BEGIN Records supplied

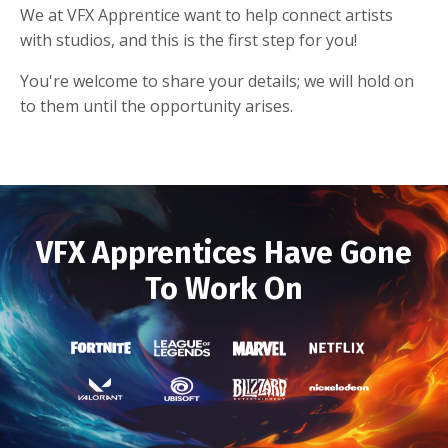
We at VFX Apprentice want to help connect artists
with studios, and this is the first step for you!
You're welcome to share your details; we will hold on
to them until the opportunity arises.
VFX Apprentices Have Gone
To Work On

END Records supplied

§ **What to produce**:
The entries above should be given again exactly, minus any pictures.

§ **Result**:
We at VFX Apprentice want to help connect artists
with studios, and this is the first step for you!
You're welcome to share your details; we will hold on
to them until the opportunity arises.
VFX Apprentices Have Gone
To Work On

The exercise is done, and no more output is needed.